Recreational water illnesses (RWI), or illnesses resulting from infectious agents acquired while swimming in pools, hot tubs, lakes, oceans, and other similar water venues, have been steadily increasing since the early 1990s, perhaps as a result of increasing numbers of bathers and the emergence of new infectious pathogens (1). Although outbreaks of RWI include a variety of illnesses, including skin, ear, eye, and respiratory infections, gastroenteritis is the most commonly reported illness (1,2). Common disinfectant agents for recreational water do not immediately destroy all pathogens, such as Cryptosporidium parvum (3), which pose a threat of prolonged outbreaks associated with contamination of chlorinated swimming pools (47).

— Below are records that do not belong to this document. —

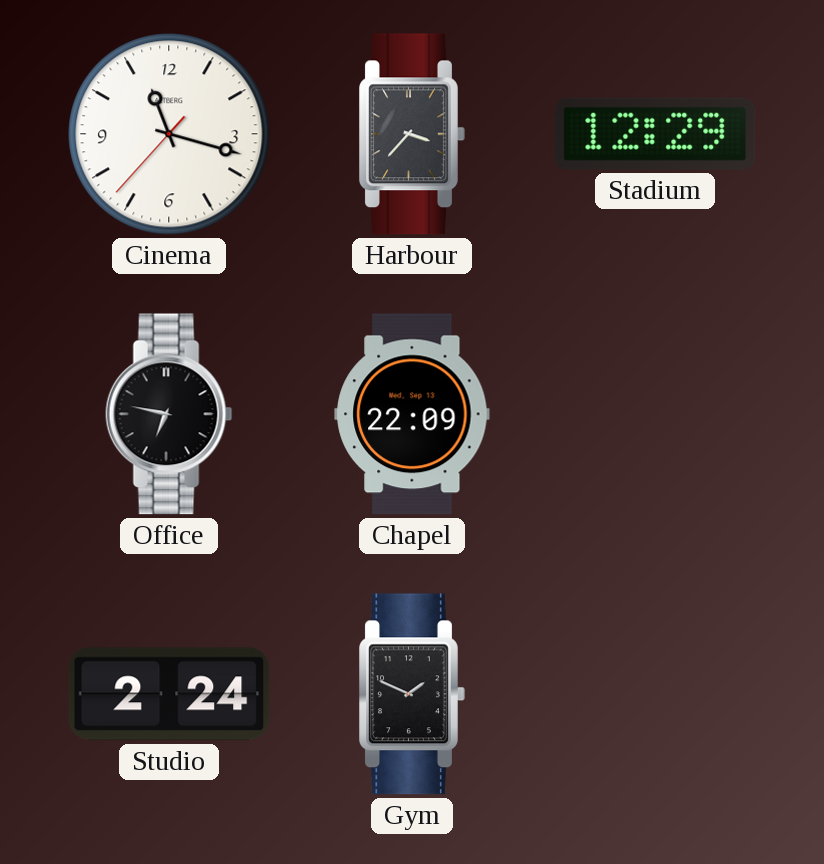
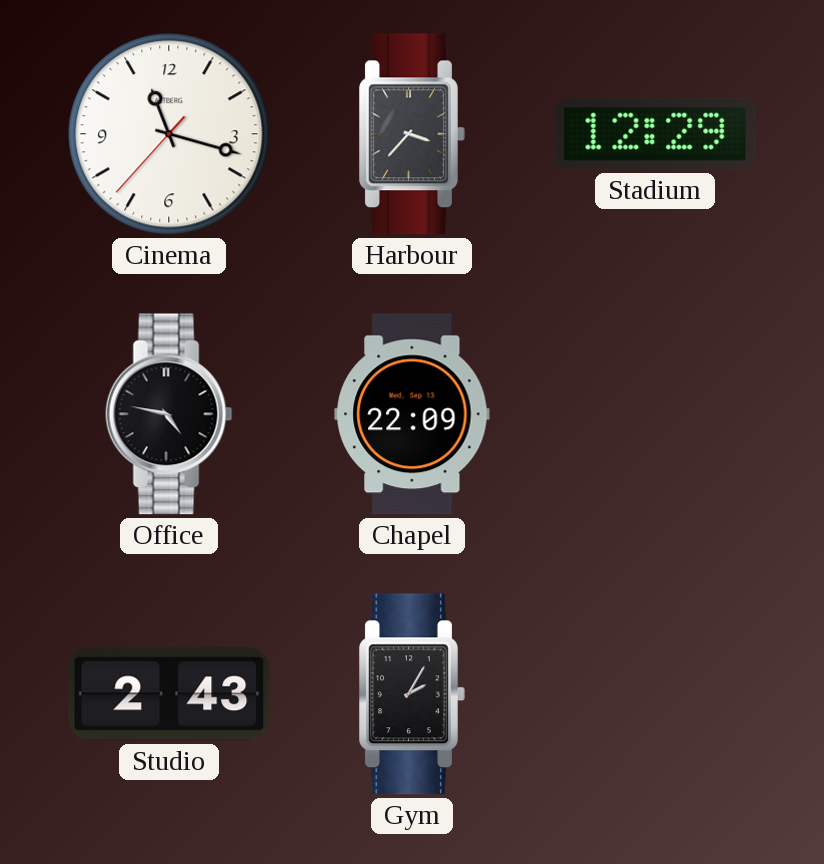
Office: 6:47 -> 4:47
Studio: 2:24 -> 2:43
Gym: 1:49 -> 2:05
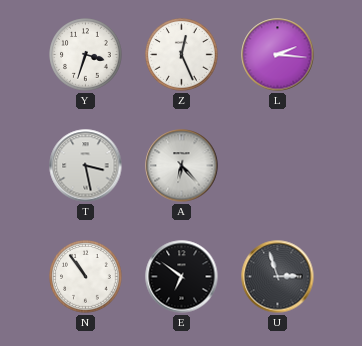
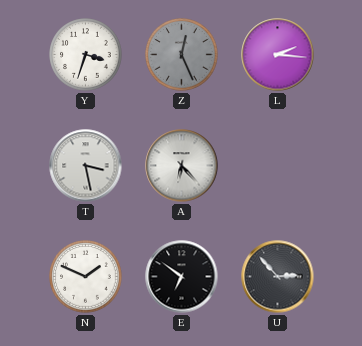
Z dial: white -> grey
N: 10:54 -> 1:49
U: 2:57 -> 2:53
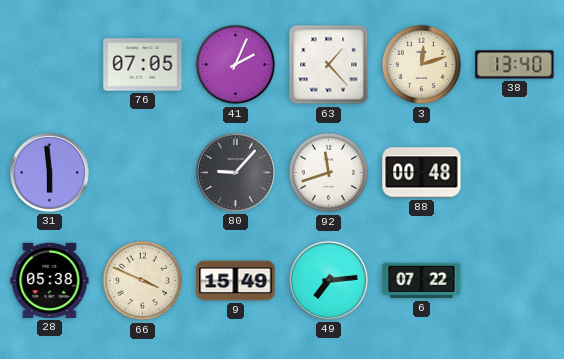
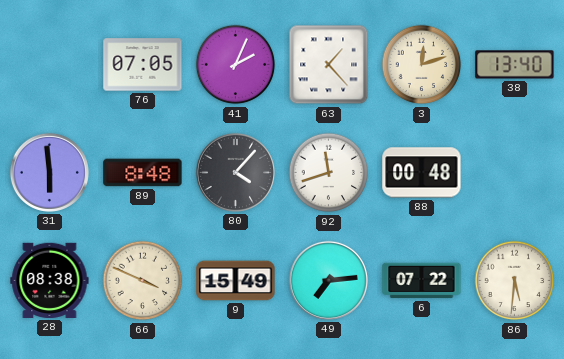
89: none -> 8:48
80: 9:07 -> 4:07
28: 05:38 -> 08:38
86: none -> 5:31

Exposure to treated recreational water and infectious agents is high, with ≥350 million swimming visits in the United States annually (8). Children are particularly vulnerable to RWI because of their developing immune systems and high exposure to recreational water. However, many parents remain largely unaware of RWI, and most may underestimate their children's risk of getting sick from swimming (9). Preventing the spread of RWI requires a 2-fold approach with steps to prevent self-exposure and contamination of others. Swimmers must refrain from contaminating the water (e.g., avoiding swimming while having a diarrheal illness), and swimmers must also avoid exposing themselves to contaminated water, especially by swallowing it. Because parents may not perceive their children to be at risk for RWI, they have little motivation to adopt behavior modifications that can reduce the risk of their children contracting RWI and contaminating recreational water.

A person's perceived risk for an adverse outcome is considered an important factor in the adoption process of preventive behavior (10). Research on emerging infectious diseases and other health problems has found that perceived risk is an important predictor for persons taking protective actions (1014). Perceived risk also is likely to have an important role in adopting preventive behavior against RWI (9). Although no known instrument currently exists to measure parents' perceived risk for RWI transmission to their children, having a means of gauging perceived risk is valuable for exploring how and why persons are motivated to adopt RWI preventive behavior, identifying the educational needs of a target population, and evaluating efforts designed to promote the adoption of preventive behavior.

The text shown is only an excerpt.